In preparation for the release of An Elegant Puzzle,
I set up the page to subscribe to my newsletter on January 20th, 2019,
heavily inspired by Julia Evans’s approach.
I didn’t know anything about releasing a book, but Brie Wolfson
coached me through it, and having a newsletter to tell folks about the book seemed like a good
idea. My blog had already had an RSS feed for ~12 years at that point,
but RSS usage has steadily declined since the golden era of the 2000s.
Following Julia’s post, I set up my newsletter to run on Mailchimp,
and that has mostly worked well for me over the following six years.
(Looking at Julia’s website, it looks like she subsequently moved to Convertkit at some point.)
However, over time I kept running into issues with Mailchimp.
Those frustrations slowly mounted:
- I could not find the “welcome to this newsletter” template to change
the recommended posts. I think this might have been related to
them rewriting their UX entirely at some point, but I didn’t really
want to become a Mailchimp expert just to update this - Every time I changed jobs, someone would tell me that I needed to update the
address for contact, and each time it felt a little bit harder to find the text
field to update it - The DMARC changes were confusing to navigate
within Mailchimp. DMARC enforcement was absolutely not
Mailchimp’s fault, but configuring it with Mailchimp was
a fairly confusing process. Presumably the documentation is
much improved at this point, but wasn’t great for me at the
point I cut over - I was paying $326/month for something that was difficult to
tune to work how I wanted.
The cost has increased over time, so I wasn’t paying this much
the entire time, but back-of-envelope I paid Mailchimp
somewhere around $15,000 over six years
Every year or so I’d considered migrating off Mailchimp to something
that was more purpose-built for my needs, but never quite got around
to it. However, this year I decided to go ahead and migrate.
I did some quick research, landed on Buttondown
(whose founder I happened to overlap with at Stripe),
and the next newsletter on Wednesday will be coming from Buttondown
rather than Mailchimp.
I’m not quite sure how much I’ll end up paying Buttondown, but it’ll
be either $79 or $139/month.
The cutover was very straightforward, including getting to write a bit of
Django template syntax for the first time in a decade or so and some DNS setup.
Now the imported archive is up at archive.lethain.com,
and I’ll start sending this upcoming Wednesday.

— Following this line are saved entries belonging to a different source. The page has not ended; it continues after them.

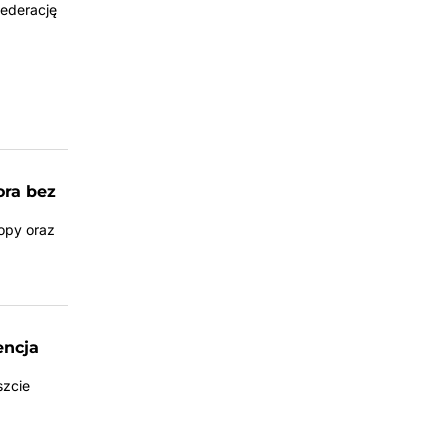
ederację
ora bez
ropy oraz
encja
szcie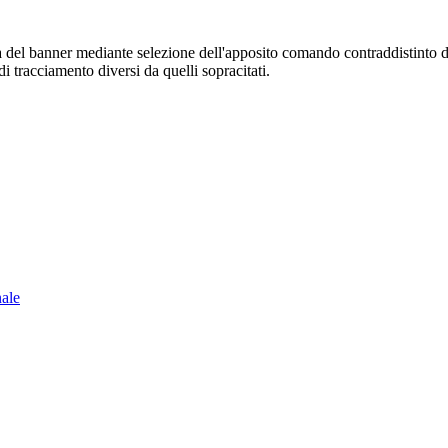
sura del banner mediante selezione dell'apposito comando contraddistinto 
i tracciamento diversi da quelli sopracitati.
nale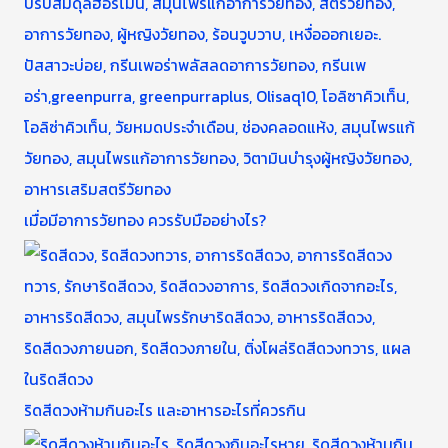
เมื่อมีอาการวัยทอง ควรรับมืออย่างไร?
ริดสีดวงห้ามกินอะไร และอาหารอะไรที่ควรกิน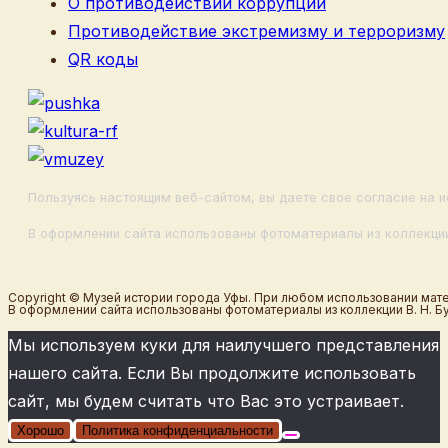
О противодействии коррупции
Противодействие экстремизму и терроризму
QR коды
Пользуясь настоящим веб-сайтом, вы даете свое согласие на и
В оформлении сайта использованы фотоматериалы из коллекции
Copyright © Музей истории города Уфы. При любом использовании мате
В оформлении сайта использованы фотоматериалы из коллекции В. Н. Б
Мы используем куки для наилучшего представления
нашего сайта. Если Вы продолжите использовать
сайт, мы будем считать что Вас это устраивает.
Хорошо
Политика конфиденциальности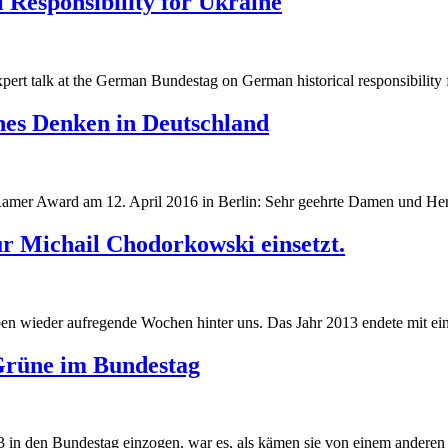
 Responsibility for Ukraine
g
pert talk at the German Bundestag on German historical responsibility 
g
ches Denken in Deutschland
Ramer Award am 12. April 2016 in Berlin: Sehr geehrte Damen und Her
r Michail Chodorkowski einsetzt.
 wieder aufregende Wochen hinter uns. Das Jahr 2013 endete mit eine
Grüne im Bundestag
 in den Bundestag einzogen, war es, als kämen sie von einem anderen S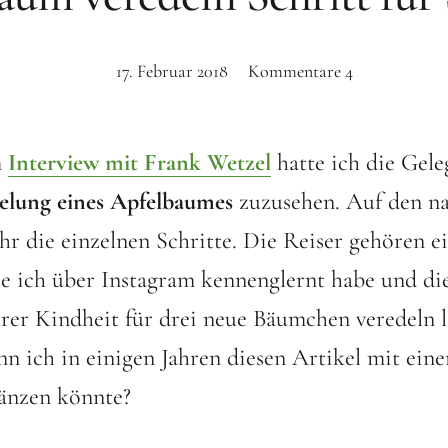
17. Februar 2018
Kommentare
4
m
Interview mit Frank Wetzel
hatte ich die Gele
elung eines Apfelbaumes
zuzusehen. Auf den n
Ihr die einzelnen Schritte. Die Reiser gehören e
e ich über Instagram kennenglernt habe und die
er Kindheit für drei neue Bäumchen veredeln l
enn ich in einigen Jahren diesen Artikel mit ein
gänzen könnte?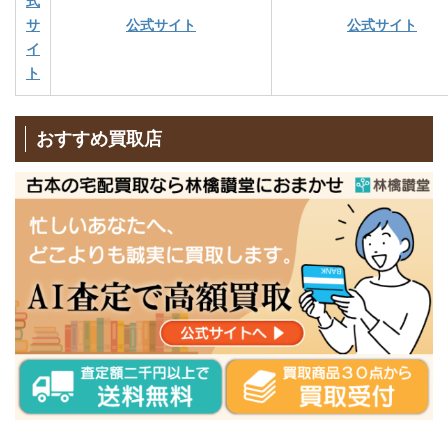
式
サ
公式サイト
公式サイト
イ
ト
おすすめ買取店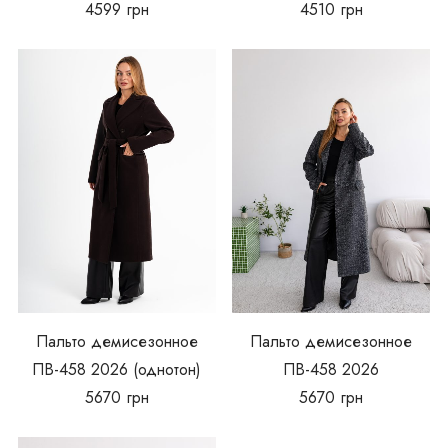
4599
грн
4510
грн
Пальто демисезонное
Пальто демисезонное
ПВ-458 2026 (однотон)
ПВ-458 2026
5670
грн
5670
грн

One small feature that I’ve wanted
for a long time on Mailchimp is the ability to change the format when the newsletter
has one or more than one post in it, which was a quick win on Buttondown.
This doesn’t mean I have plans to meaningfully change how I’ve been newslettering for the past six years,
although I hope it’ll get a bit more interesting in 2026 versus the prior two years,
as I’ve completed my book publishing goals for the 2020s,
and am excited to return to writing more widely about stuff I’m working
on!
There’s only so many years of sharing draft chapters before it starts to feel a bit stale.
As a final thought, two years ago I think folks would have been confused by
my decision to not move to Substack, just like six years ago they would have
been confused by my decision not to move to Medium.
The answer here is easy for me: my goals remain consistent ownership of my work, on domains I control.
If I was writing to directly build a business, I imagine both of those choices would have been much harder,
but at this point I’m surprisingly anchored to my desire to be an operator who writes,
which is where I think the most interesting writing happens.